- **Exercise requirements**: Please write out the full listing beneath this line exactly, skipping its images.

- **Records for the exercise**:
=== Begin Enclosure ===
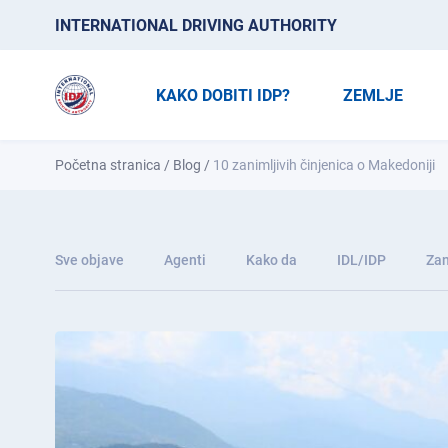
INTERNATIONAL DRIVING AUTHORITY
KAKO DOBITI IDP?
ZEMLJE
Početna stranica
/
Blog
/
10 zanimljivih činjenica o Makedoniji
Sve objave
Agenti
Kako da
IDL/IDP
Zan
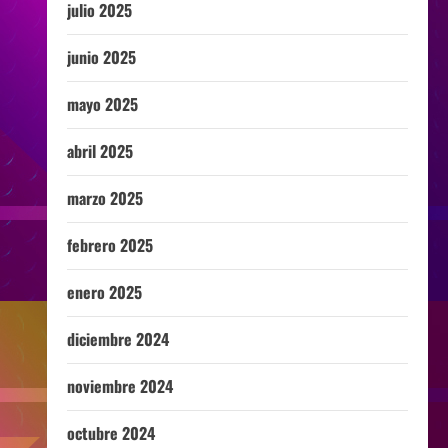
julio 2025
junio 2025
mayo 2025
abril 2025
marzo 2025
febrero 2025
enero 2025
diciembre 2024
noviembre 2024
octubre 2024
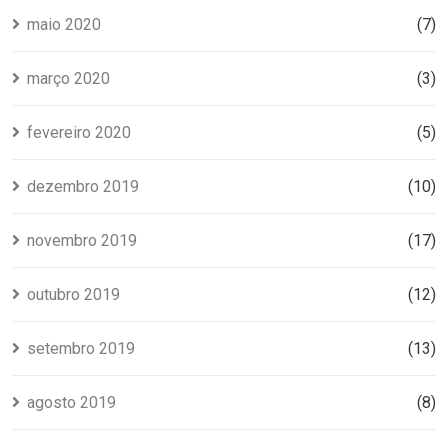
maio 2020
(7)
março 2020
(3)
fevereiro 2020
(5)
dezembro 2019
(10)
novembro 2019
(17)
outubro 2019
(12)
setembro 2019
(13)
agosto 2019
(8)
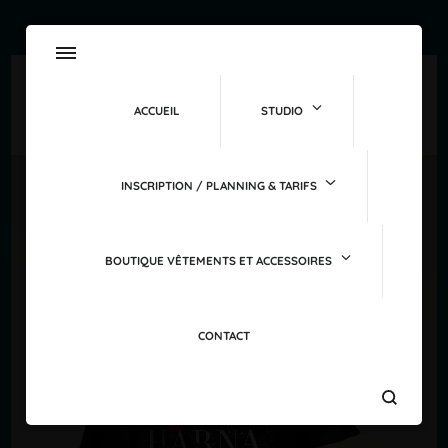
ACCUEIL
STUDIO
INSCRIPTION / PLANNING & TARIFS
PROMO !
BOUTIQUE VÊTEMENTS ET ACCESSOIRES
CONTACT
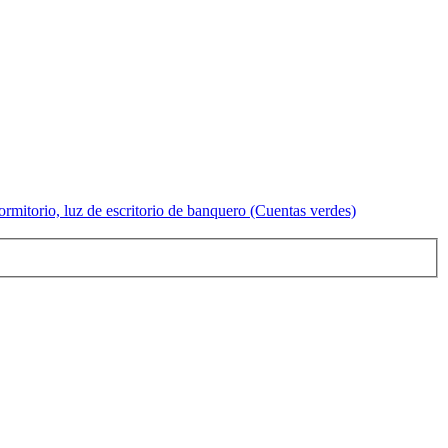
rmitorio, luz de escritorio de banquero (Cuentas verdes)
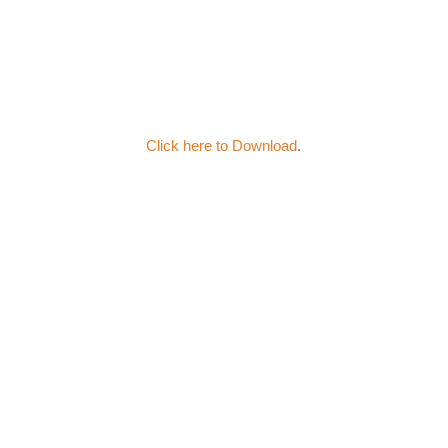
Click here to Download
.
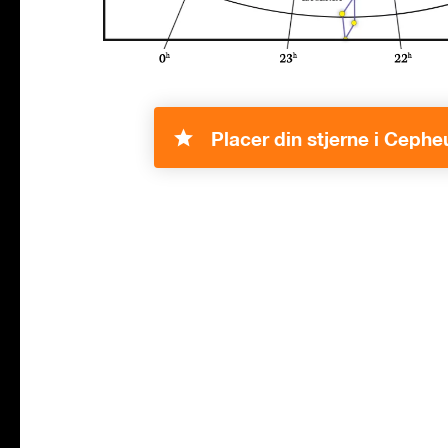
Placer din stjerne i Cephe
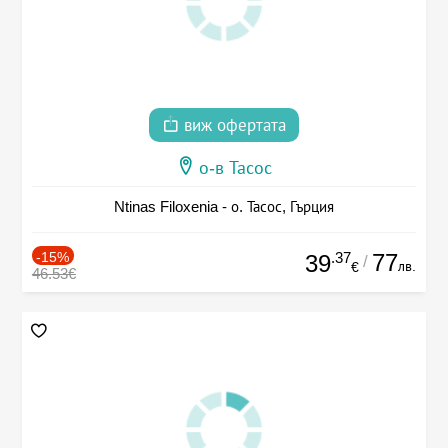
виж офертата
о-в Тасос
Ntinas Filoxenia - о. Тасос, Гърция
-15%
.37
77
39
/
лв.
€
46.53€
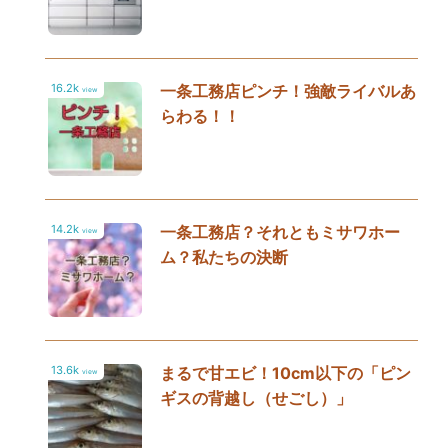
16.2k
一条工務店ピンチ！強敵ライバルあ
view
らわる！！
14.2k
一条工務店？それともミサワホー
view
ム？私たちの決断
13.6k
まるで甘エビ！10cm以下の「ピン
view
ギスの背越し（せごし）」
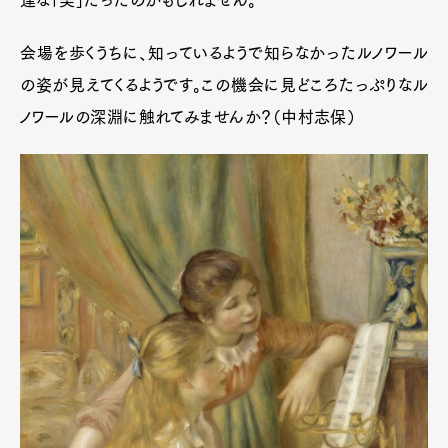
会場を歩くうちに、知っているようで知らなかったルノワール
の姿が見えてくるようです。この機会に見どころたっぷりなル
ノワールの深淵に触れてみませんか？（中村志保）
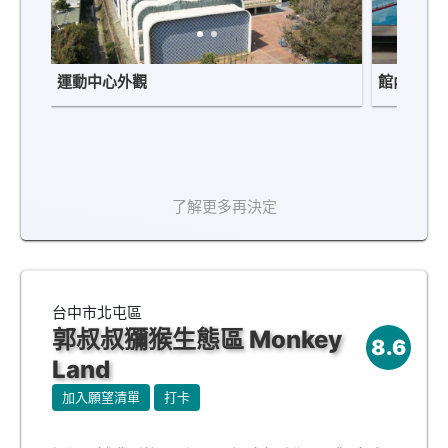
運動中心外觀
館內泳池
了解更多再決定
台中市北屯區
郭叔叔獼猴生態區 Monkey
8.6
Land
加入願望清單
打卡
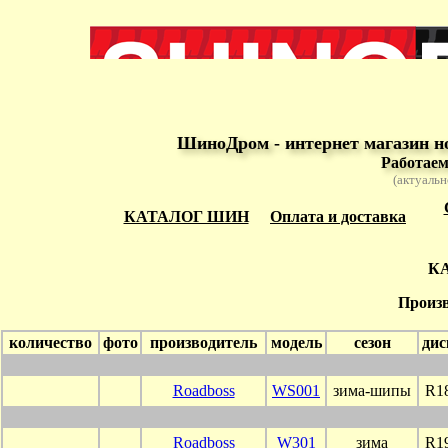
ШиноДром - интернет магазин н
Работаем
(актуальн
КАТАЛОГ ШИН
Оплата и доставка
К
Произв
количество
фото
производитель
модель
сезон
дис
Roadboss
WS001
зима-шипы
R1
Roadboss
W301
зима
R1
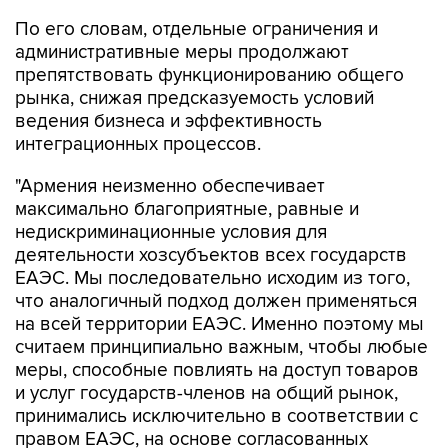
По его словам, отдельные ограничения и
административные меры продолжают
препятствовать функционированию общего
рынка, снижая предсказуемость условий
ведения бизнеса и эффективность
интеграционных процессов.
"Армения неизменно обеспечивает
максимально благоприятные, равные и
недискриминационные условия для
деятельности хозсубъектов всех государств
ЕАЭС. Мы последовательно исходим из того,
что аналогичный подход должен применяться
на всей территории ЕАЭС. Именно поэтому мы
считаем принципиально важным, чтобы любые
меры, способные повлиять на доступ товаров
и услуг государств-членов на общий рынок,
принимались исключительно в соответствии с
правом ЕАЭС, на основе согласованных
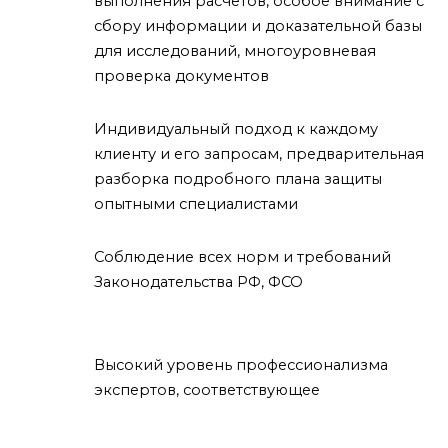
выполнения расчётов, особое внимание с
сбору информации и доказательной базы
для исследований, многоуровневая
проверка документов
Индивидуальный подход к каждому
клиенту и его запросам, предварительная
разборка подробного плана защиты
опытными специалистами
Соблюдение всех норм и требований
Законодательства РФ, ФСО
Высокий уровень профессионализма
экспертов, соответствующее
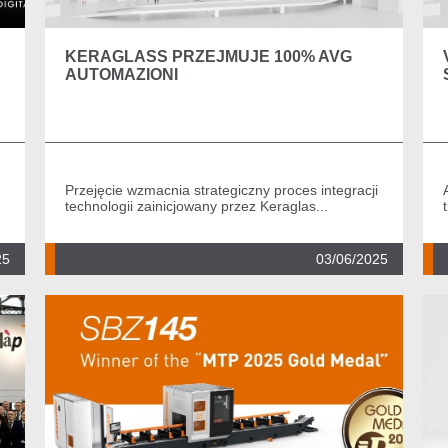
KERAGLASS PRZEJMUJE 100% AVG
AUTOMAZIONI
Przejęcie wzmacnia strategiczny proces integracji
technologii zainicjowany przez Keraglas...
25
03/06/2025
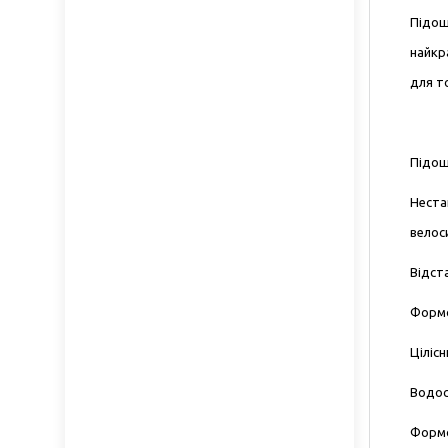
Підош
найкра
для т
Підош
Неста
велос
Відст
Формо
Цілісн
Водос
Формо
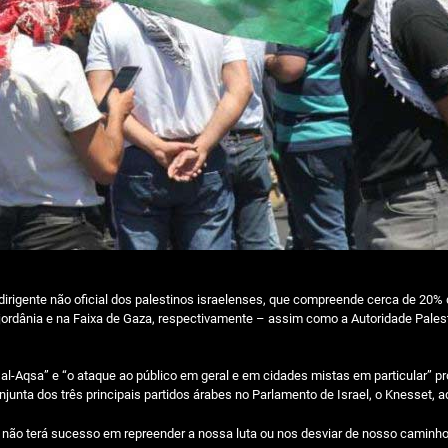
rigente não oficial dos palestinos israelenses, que compreende cerca de 20% d
dânia e na Faixa de Gaza, respectivamente – assim como a Autoridade Palest
l-Aqsa” e “o ataque ao público em geral e em cidades mistas em particular” p
nta dos três principais partidos árabes no Parlamento de Israel, o Knesset, a
e não terá sucesso em repreender a nossa luta ou nos desviar de nosso caminho –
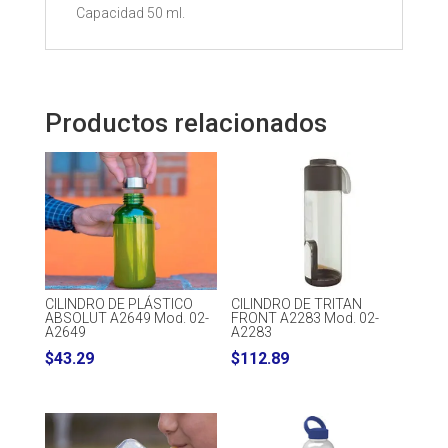
Capacidad 50 ml.
Productos relacionados
CILINDRO DE PLÁSTICO
CILINDRO DE TRITAN
ABSOLUT A2649 Mod. 02-
FRONT A2283 Mod. 02-
A2649
A2283
$
43.29
$
112.89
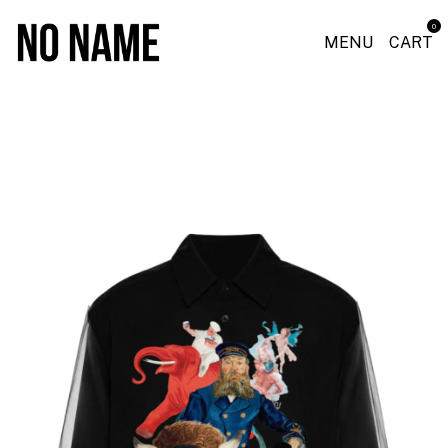
0
MENU
CART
=== End Enclosure ===
- **Solved problem**:
INTERNATIONAL DRIVING AUTHORITY
KAKO DOBITI IDP?
ZEMLJE
Početna stranica
/
Blog
/
10 zanimljivih činjenica o Makedoniji
Sve objave
Agenti
Kako da
IDL/IDP
Zan
julio 2025
junio 2025
mayo 2025
abril 2025
marzo 2025
febrero 2025
enero 2025
diciembre 2024
noviembre 2024
octubre 2024
maio 2020
(7)
março 2020
(3)
fevereiro 2020
(5)
dezembro 2019
(10)
novembro 2019
(17)
outubro 2019
(12)
setembro 2019
(13)
agosto 2019
(8)
ACCUEIL
STUDIO
INSCRIPTION / PLANNING & TARIFS
PROMO !
BOUTIQUE VÊTEMENTS ET ACCESSOIRES
CONTACT
rmitorio, luz de escritorio de banquero (Cuentas verdes)
Click here to Download
.
Placer din stjerne i Cephe
виж офертата
о-в Тасос
Ntinas Filoxenia - о. Тасос, Гърция
-15%
.37
77
39
/
лв.
€
46.53€
16.2k
一条工務店ピンチ！強敵ライバルあ
view
らわる！！
14.2k
一条工務店？それともミサワホー
view
ム？私たちの決断
13.6k
まるで甘エビ！10cm以下の「ピン
view
ギスの背越し（せごし）」
会場を歩くうちに、知っているようで知らなかったルノワール
の姿が見えてくるようです。この機会に見どころたっぷりなル
ノワールの深淵に触れてみませんか？（中村志保）
運動中心外觀
館內泳池
了解更多再決定
台中市北屯區
郭叔叔獼猴生態區 Monkey
8.6
Land
加入願望清單
打卡
ШиноДром - интернет магазин н
Работаем
(актуальн
КАТАЛОГ ШИН
Оплата и доставка
К
Произв
количество
фото
производитель
модель
сезон
дис
Roadboss
WS001
зима-шипы
R1
Roadboss
W301
зима
R1
По его словам, отдельные ограничения и
административные меры продолжают
препятствовать функционированию общего
рынка, снижая предсказуемость условий
ведения бизнеса и эффективность
интеграционных процессов.
"Армения неизменно обеспечивает
максимально благоприятные, равные и
недискриминационные условия для
деятельности хозсубъектов всех государств
ЕАЭС. Мы последовательно исходим из того,
что аналогичный подход должен применяться
на всей территории ЕАЭС. Именно поэтому мы
считаем принципиально важным, чтобы любые
меры, способные повлиять на доступ товаров
и услуг государств-членов на общий рынок,
принимались исключительно в соответствии с
правом ЕАЭС, на основе согласованных
выполнения расчётов, особое внимание с
сбору информации и доказательной базы
для исследований, многоуровневая
проверка документов
Индивидуальный подход к каждому
клиенту и его запросам, предварительная
разборка подробного плана защиты
опытными специалистами
Соблюдение всех норм и требований
Законодательства РФ, ФСО
Высокий уровень профессионализма
экспертов, соответствующее
KERAGLASS PRZEJMUJE 100% AVG
AUTOMAZIONI
Przejęcie wzmacnia strategiczny proces integracji
technologii zainicjowany przez Keraglas...
25
03/06/2025
Підош
найкра
для т
Підош
Неста
велос
Відст
Формо
Цілісн
Водос
Формо
rigente não oficial dos palestinos israelenses, que compreende cerca de 20% d
dânia e na Faixa de Gaza, respectivamente – assim como a Autoridade Palest
l-Aqsa” e “o ataque ao público em geral e em cidades mistas em particular” p
nta dos três principais partidos árabes no Parlamento de Israel, o Knesset, a
e não terá sucesso em repreender a nossa luta ou nos desviar de nosso caminho –
Capacidad 50 ml.
Productos relacionados
CILINDRO DE PLÁSTICO
CILINDRO DE TRITAN
ABSOLUT A2649 Mod. 02-
FRONT A2283 Mod. 02-
A2649
A2283
$
43.29
$
112.89
0
MENU
CART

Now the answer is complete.